MGT 270. Principles of Public Sector Management
The world of the second half of the twentieth century was a fairly simple one. On a political plane, we encountered a bipolar world, where the primary conflict was between communism (whose forces were largely led by the Soviet Union) and capitalist democracy (whose principal leader was the USA). Economically, we faced three “worlds” of economic development: the first world (Western industrialized democracies), the second world (communist centrally planned economies) and the third world (the poor countries of Africa, Asia, the middle east and South America).
The world at the outset of the twenty-first century is more complex. There is only one super power, the USA, but its super power status does not help it in engaging in global conflicts at the local level (e.g., Iraq, Afghanistan).
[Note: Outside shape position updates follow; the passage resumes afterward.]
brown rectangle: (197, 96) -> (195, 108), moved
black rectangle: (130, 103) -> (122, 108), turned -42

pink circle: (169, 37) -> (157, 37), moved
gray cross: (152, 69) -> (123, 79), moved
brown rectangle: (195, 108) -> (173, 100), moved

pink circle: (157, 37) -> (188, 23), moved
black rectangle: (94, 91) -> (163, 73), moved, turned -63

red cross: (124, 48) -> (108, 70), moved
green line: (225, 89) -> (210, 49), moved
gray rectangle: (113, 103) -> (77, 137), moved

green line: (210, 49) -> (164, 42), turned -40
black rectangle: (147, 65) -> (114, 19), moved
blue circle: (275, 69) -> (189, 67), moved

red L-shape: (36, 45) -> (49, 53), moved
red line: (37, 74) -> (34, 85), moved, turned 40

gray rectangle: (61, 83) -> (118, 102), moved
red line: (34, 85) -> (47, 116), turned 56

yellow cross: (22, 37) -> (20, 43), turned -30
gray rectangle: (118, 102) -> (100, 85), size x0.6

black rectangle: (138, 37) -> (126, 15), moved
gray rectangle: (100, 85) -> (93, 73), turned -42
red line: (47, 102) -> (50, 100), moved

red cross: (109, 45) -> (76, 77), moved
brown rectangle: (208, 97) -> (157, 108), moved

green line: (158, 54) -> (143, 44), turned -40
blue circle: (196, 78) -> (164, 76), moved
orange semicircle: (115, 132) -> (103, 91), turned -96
Furthermore, the national borders of the late twentieth century are disintegrating as ethnic and religious forces fight to establish their own, smaller sovereign communities. Economically, while the USA continues to have the world’s largest economy, economic clout is more evenly distributed throughout the globe: Europe has its European Union, the oil producing countries have unprecedented levels of wealth owing to petroleum shortages, and two giants – India and China – are developing rapidly and consuming huge quantities of material resources, thereby contributing to global shortages and inflation.
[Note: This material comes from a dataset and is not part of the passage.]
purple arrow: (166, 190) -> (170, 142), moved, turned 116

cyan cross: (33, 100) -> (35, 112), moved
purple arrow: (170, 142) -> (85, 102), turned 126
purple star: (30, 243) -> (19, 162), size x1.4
Slann’s book discusses the current international environment in Chapters 9, 12, and 13. After reviewing these chapters, answer the following questions. Feel free to engage in additional research (e.g., library research, Internet research).
Slann points out that two prevailing traits of today’s world are increasing interdependence in the global economy and increased strength of ethnic and religious forces. Your response should be 1 – 2 pages long, single spaced. Note that the answers to these questions require thought and research on your part. There is no cookbook answer.
a. What evidence is there to back up Slann’s view?
b. To what extent do these two traits reinforce each other, or work in contrary directions?